EXERCISE INSTRUCTIONS: Pull out each line of the records holding the string "killing".

RECORDS:

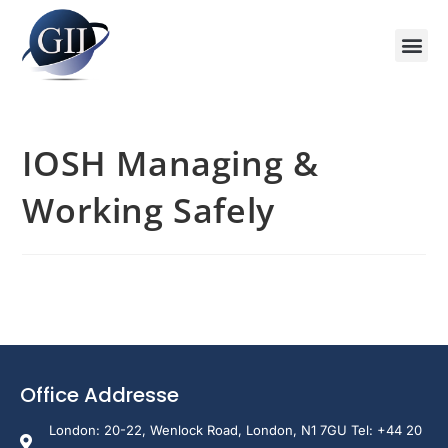
Training Course 2026
Global V
Training 
Training
Enquire Now
IOSH Managing &
Working Safely
Office Addresse
London: 20-22, Wenlock Road, London, N1 7GU Tel: +44 20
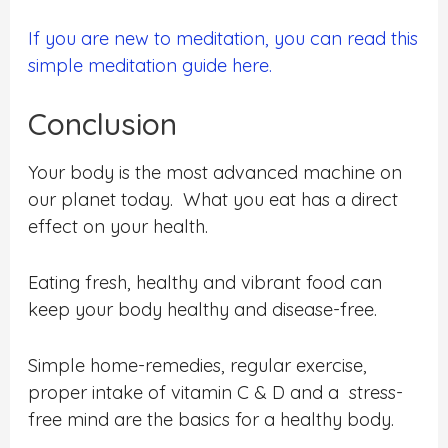
If you are new to meditation, you can read this
simple meditation guide here.
Conclusion
Your body is the most advanced machine on
our planet today. What you eat has a direct
effect on your health.
Eating fresh, healthy and vibrant food can
keep your body healthy and disease-free.
Simple home-remedies, regular exercise,
proper intake of vitamin C & D and a stress-
free mind are the basics for a healthy body.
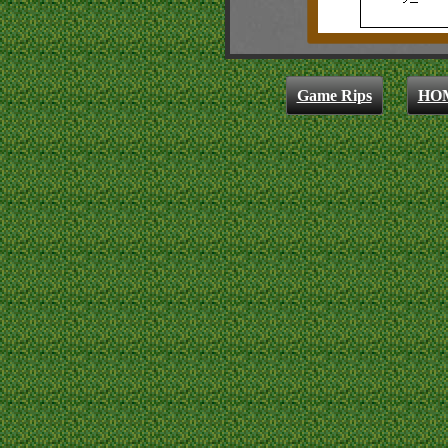
Game Rips
HO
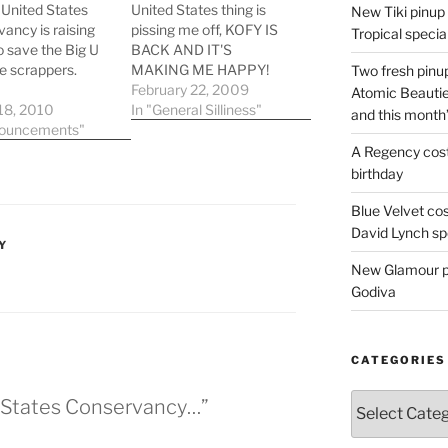
United States
United States thing is
New Tiki pinup 
ancy is raising
pissing me off, KOFY IS
Tropical special
o save the Big U
BACK AND IT'S
e scrappers.
MAKING ME HAPPY!
Two fresh pinup
Back in October,
February 22, 2009
Atomic Beautie
ankOwner.org
18, 2010
Channel 20 reinstated
In "General Silliness"
and this month
er site reads:
nouncements"
the KOFY call letters and
 of American
brought back a lot of the
A Regency cost
e History: our
cool, local features and
birthday
 flagship, the
fluff that made the
ry ocean liner SS
channel FUN! The dog
Blue Velvet co
States is in grave
bumpers,…
David Lynch spe
Y
of being sold for
New Glamour pic
- an unacceptable
r…
Godiva
CATEGORIES
Categories
d States Conservancy…”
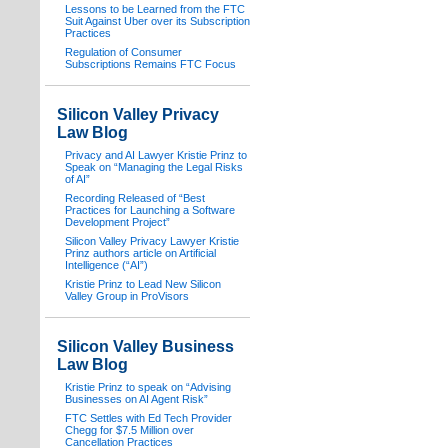
Lessons to be Learned from the FTC
Suit Against Uber over its Subscription
Practices
Regulation of Consumer
Subscriptions Remains FTC Focus
Silicon Valley Privacy
Law Blog
Privacy and AI Lawyer Kristie Prinz to
Speak on “Managing the Legal Risks
of AI”
Recording Released of “Best
Practices for Launching a Software
Development Project”
Silicon Valley Privacy Lawyer Kristie
Prinz authors article on Artificial
Intelligence (“AI”)
Kristie Prinz to Lead New Silicon
Valley Group in ProVisors
Silicon Valley Business
Law Blog
Kristie Prinz to speak on “Advising
Businesses on AI Agent Risk”
FTC Settles with Ed Tech Provider
Chegg for $7.5 Million over
Cancellation Practices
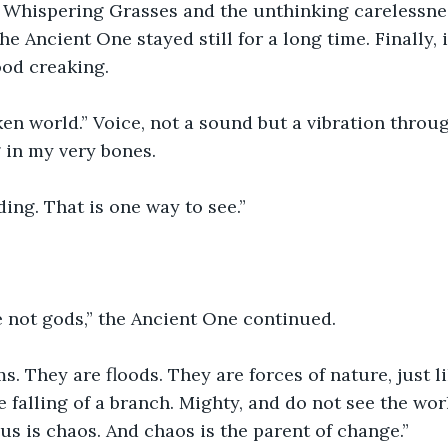
e Whispering Grasses and the unthinking carelessnes
he Ancient One stayed still for a long time. Finally, i
ood creaking.
en world.” Voice, not a sound but a vibration throug
 in my very bones. 
ing. That is one way to see.”
e not gods,” the Ancient One continued.
s. They are floods. They are forces of nature, just li
e falling of a branch. Mighty, and do not see the wor
o us is chaos. And chaos is the parent of change.”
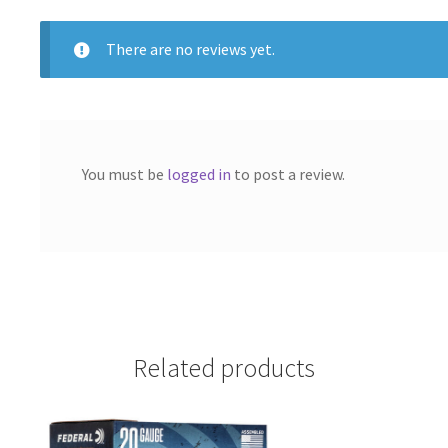
k
BOX"
quantity
There are no reviews yet.
You must be
logged in
to post a review.
Related products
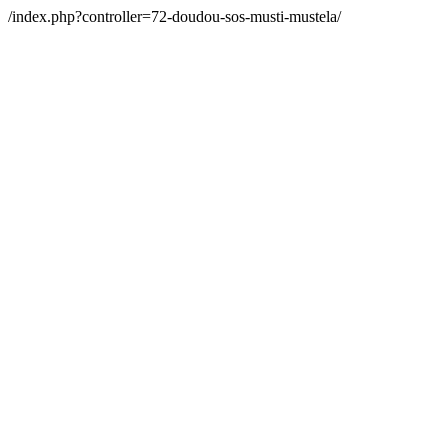
/index.php?controller=72-doudou-sos-musti-mustela/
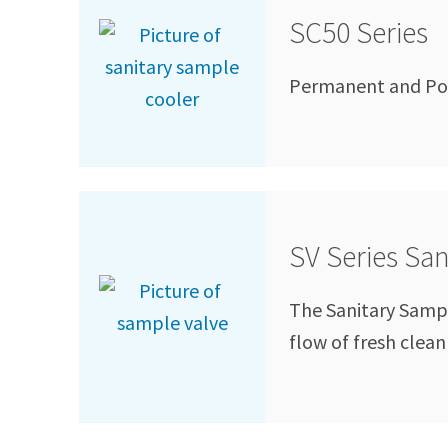
SC50 Series
Permanent and Por
SV Series Sa
The Sanitary Sample
flow of fresh clea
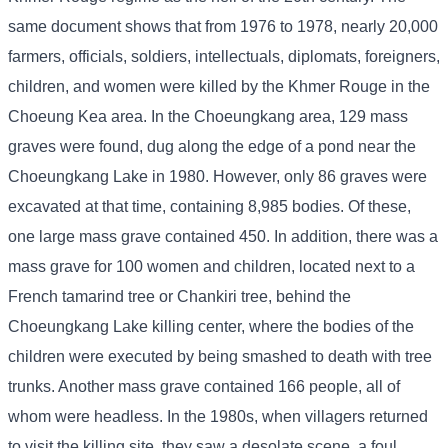
same document shows that from 1976 to 1978, nearly 20,000
farmers, officials, soldiers, intellectuals, diplomats, foreigners,
children, and women were killed by the Khmer Rouge in the
Choeung Kea area. In the Choeungkang area, 129 mass
graves were found, dug along the edge of a pond near the
Choeungkang Lake in 1980. However, only 86 graves were
excavated at that time, containing 8,985 bodies. Of these,
one large mass grave contained 450. In addition, there was a
mass grave for 100 women and children, located next to a
French tamarind tree or Chankiri tree, behind the
Choeungkang Lake killing center, where the bodies of the
children were executed by being smashed to death with tree
trunks. Another mass grave contained 166 people, all of
whom were headless. In the 1980s, when villagers returned
to visit the killing site, they saw a desolate scene, a foul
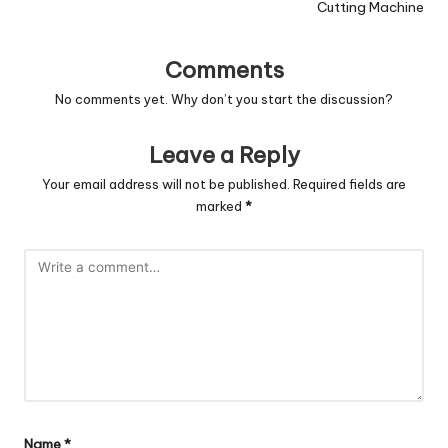
Cutting Machine
Comments
No comments yet. Why don’t you start the discussion?
Leave a Reply
Your email address will not be published.
Required fields are
marked
*
Name
*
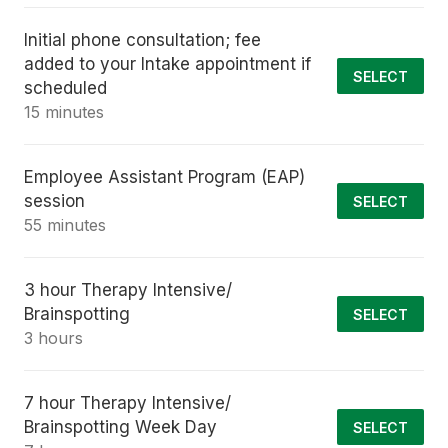
Initial phone consultation; fee
added to your Intake appointment if
SELECT
scheduled
15 minutes
Employee Assistant Program (EAP)
session
SELECT
55 minutes
3 hour Therapy Intensive/
Brainspotting
SELECT
3 hours
7 hour Therapy Intensive/
Brainspotting Week Day
SELECT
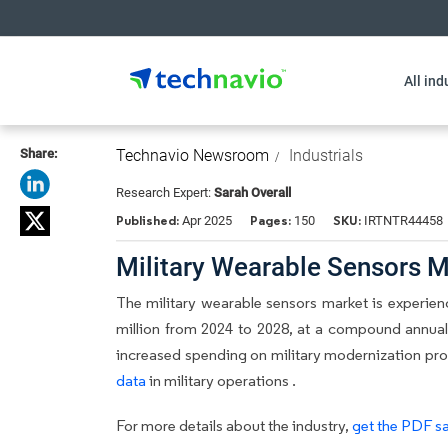
All ind
Share:
Technavio Newsroom
Industrials
Research Expert:
Sarah Overall
Published:
Pages:
SKU:
Apr 2025
150
IRTNTR44458
Military Wearable Sensors M
The military wearable sensors market is experien
million from 2024 to 2028, at a compound annual
increased spending on military modernization prog
data
in military operations .
For more details about the industry,
get the PDF sa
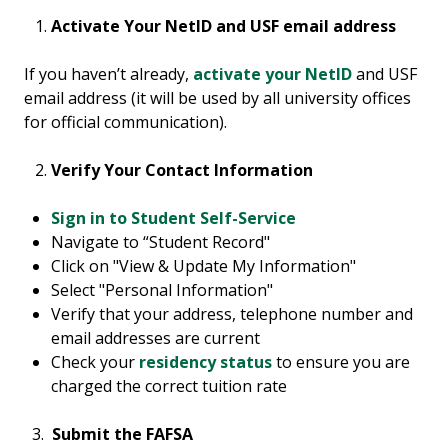
Activate Your NetID and USF email address
If you haven’t already,
activate your NetID
and USF
email address (it will be used by all university offices
for official communication).
Verify Your Contact Information
Sign in to Student Self-Service
Navigate to “Student Record"
Click on "View & Update My Information"
Select "Personal Information"
Verify that your address, telephone number and
email addresses are current
Check your
residency status
to ensure you are
charged the correct tuition rate
3.
Submit the FAFSA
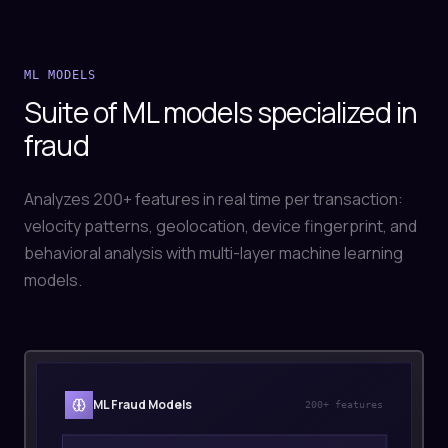
ML MODELS
Suite of ML models specialized in
fraud
Analyzes 200+ features in real time per transaction:
velocity patterns, geolocation, device fingerprint, and
behavioral analysis with multi-layer machine learning
models.
ML Fraud Models
200+ features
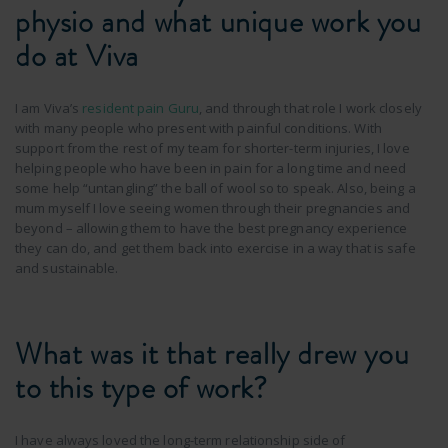
physio and what unique work you
do at Viva
I am Viva’s
resident pain Guru
, and through that role I work closely
with many people who present with painful conditions. With
support from the rest of my team for shorter-term injuries, I love
helping people who have been in pain for a long time and need
some help “untangling” the ball of wool so to speak. Also, being a
mum myself I love seeing women through their pregnancies and
beyond – allowing them to have the best pregnancy experience
they can do, and get them back into exercise in a way that is safe
and sustainable.
What was it that really drew you
to this type of work?
I have always loved the long-term relationship side of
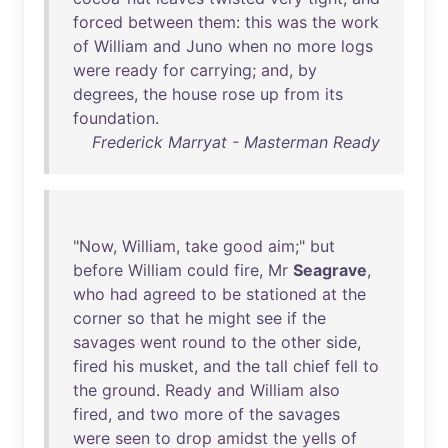
forced
between
them
:
this
was
the
work
of
William
and
Juno
when
no
more
logs
were
ready
for
carrying
;
and
,
by
degrees
,
the
house
rose
up
from
its
foundation
.
Frederick Marryat - Masterman Ready
"
Now
,
William
,
take
good
aim
;"
but
before
William
could
fire
,
Mr
Seagrave
,
who
had
agreed
to
be
stationed
at
the
corner
so
that
he
might
see
if
the
savages
went
round
to
the
other
side
,
fired
his
musket
,
and
the
tall
chief
fell
to
the
ground
.
Ready
and
William
also
fired
,
and
two
more
of
the
savages
were
seen
to
drop
amidst
the
yells
of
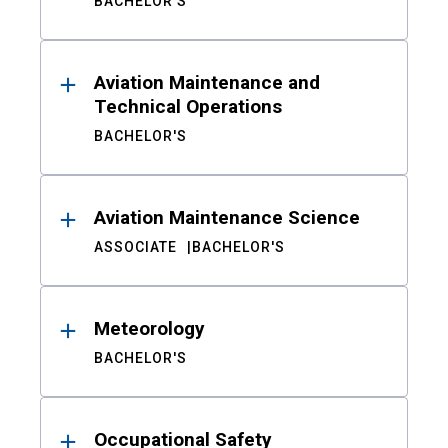
BACHELOR'S
Aviation Maintenance and
Technical Operations
BACHELOR'S
Aviation Maintenance Science
ASSOCIATE
BACHELOR'S
Meteorology
BACHELOR'S
Occupational Safety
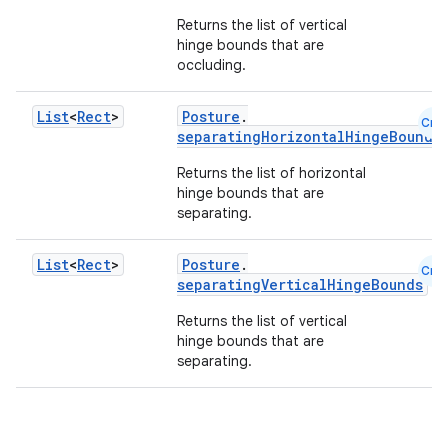
Returns the list of vertical
hinge bounds that are
occluding.
List
<
Rect
>
Posture
.
Cmn
separatingHorizontalHingeBounds
Returns the list of horizontal
hinge bounds that are
separating.
id
List
<
Rect
>
Posture
.
Cmn
separatingVerticalHingeBounds
Returns the list of vertical
hinge bounds that are
separating.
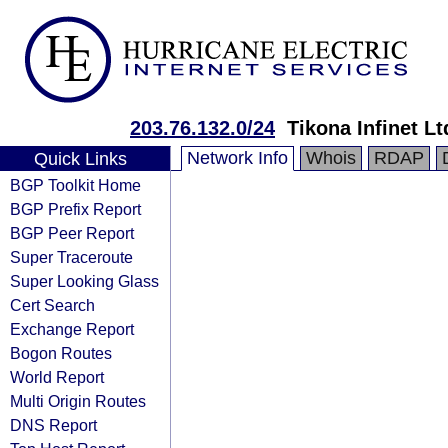
203.76.132.0/24
Tikona Infinet Lt
Network Info
Whois
RDAP
Quick Links
BGP Toolkit Home
BGP Prefix Report
BGP Peer Report
Super Traceroute
Super Looking Glass
Cert Search
Exchange Report
Bogon Routes
World Report
Multi Origin Routes
DNS Report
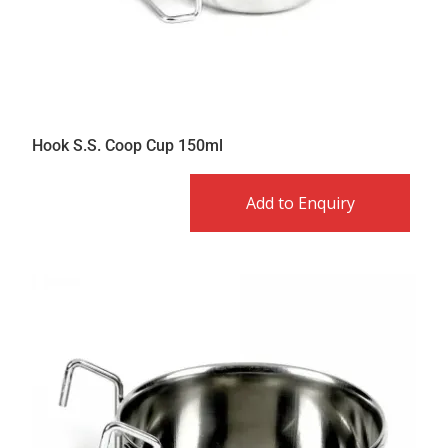
Hook S.S. Coop Cup 150ml
Add to Enquiry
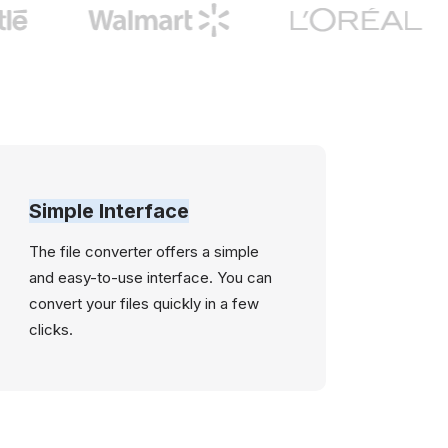
Simple Interface
The file converter offers a simple
and easy-to-use interface. You can
convert your files quickly in a few
clicks.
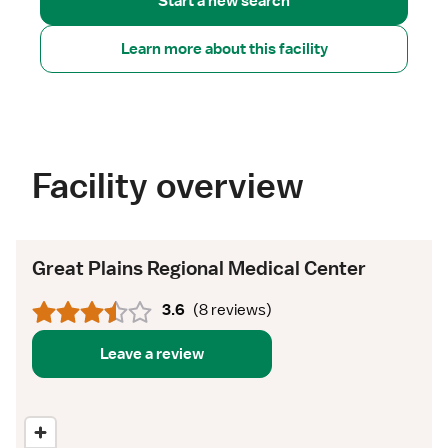
Start a new search
Learn more about this facility
Facility overview
Great Plains Regional Medical Center
3.6
(
8 reviews
)
Leave a review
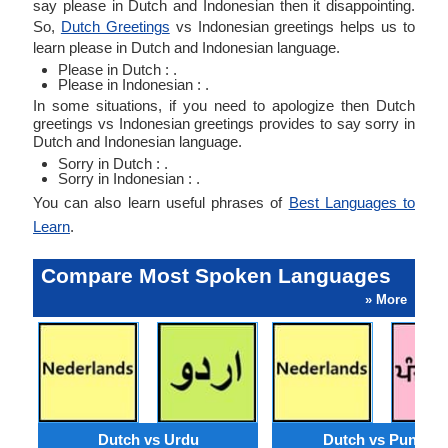
say please in Dutch and Indonesian then it disappointing.
So,
Dutch Greetings
vs Indonesian greetings helps us to
learn please in Dutch and Indonesian language.
Please in Dutch : .
Please in Indonesian : .
In some situations, if you need to apologize then Dutch
greetings vs Indonesian greetings provides to say sorry in
Dutch and Indonesian language.
Sorry in Dutch : .
Sorry in Indonesian : .
You can also learn useful phrases of
Best Languages to
Learn
.
Compare Most Spoken Languages
» More
Dutch vs Urdu
Dutch vs Punjabi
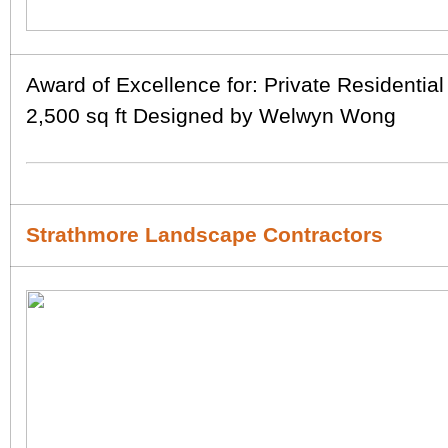
Award of Excellence for: Private Residentia
2,500 sq ft Designed by Welwyn Wong
Strathmore Landscape Contractors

EXERCISE SOLUTION:
Choeungkang Lake killing center, where the bodies of the
to visit the killing site, they saw a desolate scene, a foul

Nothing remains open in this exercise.